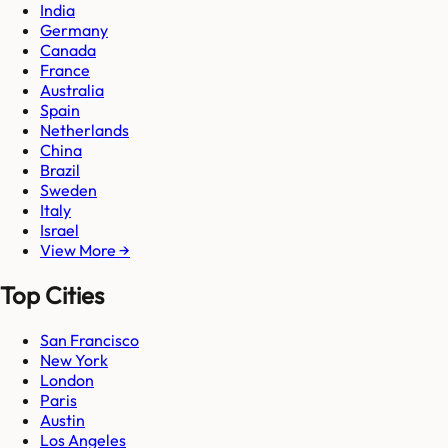
India
Germany
Canada
France
Australia
Spain
Netherlands
China
Brazil
Sweden
Italy
Israel
View More →
Top Cities
San Francisco
New York
London
Paris
Austin
Los Angeles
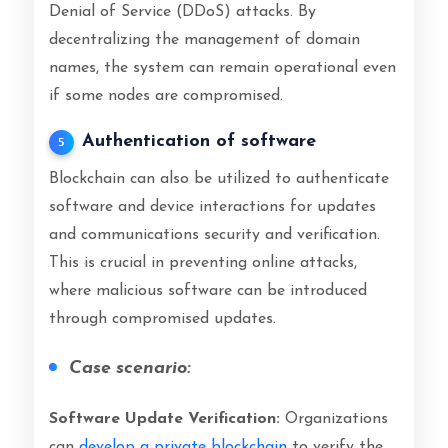
Denial of Service (DDoS) attacks. By
decentralizing the management of domain
names, the system can remain operational even
if some nodes are compromised.
Authentication of software
5
Blockchain can also be utilized to authenticate
software and device interactions for updates
and communications security and verification.
This is crucial in preventing online attacks,
where malicious software can be introduced
through compromised updates.
Case scenario:
Software Update Verification:
Organizations
can
develop a private blockchain
to verify the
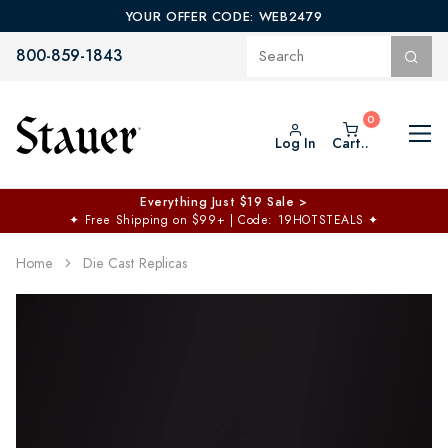
YOUR OFFER CODE: WEB2479
800-859-1843
Log In
Cart..
Everything Just $19 Sale >
✦
Free Shipping on $99+ | Code: 19HOTSTEALS
✦
Home
Die Cast Replicas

■ Problem statement ■
Since the pictures are not wanted, transcribe the rest of the listing above exactly.

■ Your response ■
India
Germany
Canada
France
Australia
Spain
Netherlands
China
Brazil
Sweden
Italy
Israel
View More →
Top Cities
San Francisco
New York
London
Paris
Austin
Los Angeles
Denial of Service (DDoS) attacks. By
decentralizing the management of domain
names, the system can remain operational even
if some nodes are compromised.
Authentication of software
5
Blockchain can also be utilized to authenticate
software and device interactions for updates
and communications security and verification.
This is crucial in preventing online attacks,
where malicious software can be introduced
through compromised updates.
Case scenario:
Software Update Verification:
Organizations
can
develop a private blockchain
to verify the
YOUR OFFER CODE: WEB2479
800-859-1843
Log In
Cart..
Everything Just $19 Sale >
✦
Free Shipping on $99+ | Code: 19HOTSTEALS
✦
Home
Die Cast Replicas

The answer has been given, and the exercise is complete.